Orson's Shadow

Austin Pendleton
Barrow Street Theater, New York

Production photo
Production photo

Orson's Shadow has been a major Off-Broadway success, running at the 200 seat Barrow Street for over nine months. It is a strange, very theatrical piece, which is set in 1960 and looks at some of the greats of that era.

The play operates on two different levels. First, it brings together Laurence Olivier, his current and future wives, critic/artistic adviser Kenneth Tynan and Orson Welles. Then it takes a look at the Theatre of the Absurd and proceeds to produces a sometimes uncomfortable marriage between the two.

John Ahlin's now massive Orson Welles peaked early, producing Citizen Kane and the War of the Worlds as a young man. Almost twenty years on, he is in the wilderness desperately trying to make his Falstaff play, Chimes at Midnight, work (and sell seats) at Dublin's Abbey Theatre, with the distant hope of a film version to follow.

His great friend Ken Tynan, played by Scott Parkinson, is working for The New Yorker and beginning to succumb to emphysema, not helped by his chain smoking. He aspires to become Olivier's right-hand man when the new National Theatre of Great Britain is created and sees Orson as his key.

The relationship between Ken Marks' Olivier and Welles is strained to say the least, following bitter rivalries in the past. The former's life is made no easier by his wife's madness.

Lee Roy Rogers, as the gorgeous Vivien Leigh, plays a drunken nymphomaniac who is suffering from tuberculosis.

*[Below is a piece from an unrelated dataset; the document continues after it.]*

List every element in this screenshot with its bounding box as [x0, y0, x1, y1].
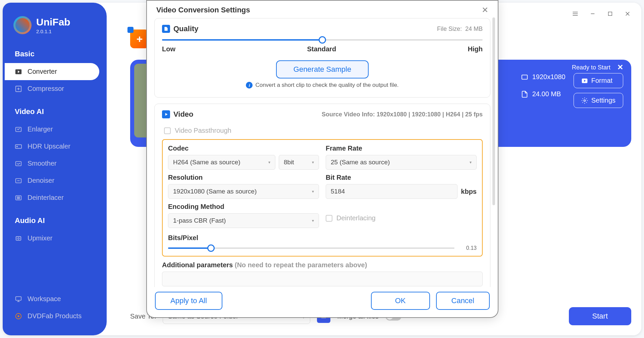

She may be deranged but even she can spot that her husband is trying to replace her with his much younger current leading lady, Susan Bennett's well-grounded Joan Plowright.

The link between this diverse crew is an opportunity to stage Ionesco's Rhinoceros at the Royal Court where Olivier and Plowright have just been so successful in The Entertainer.

The future Lord may hate Ionesco as much as Welles does but he is keen to lose his reputation as a solely classical actor by playing something modern and no doubt happy to have a chance to please Miss Plowright at the same time.

It takes some time to realise that the Monty Python style of acting, with Olivier cast as John Cleese at his most unctuous, is an attempt to bring the Absurd style to what should be a staid biographical piece about an interesting bunch of characters. It is really over the top and the OTT goes OTT as the cast members begin to compete as to who can shout loudest.

The conclusion is that Orson's Shadow is a mix of the very funny, the highly informative and the massively irritating. Different viewers will take away very diverse impressions, depending on their knowledge of theatre history and outlook on life.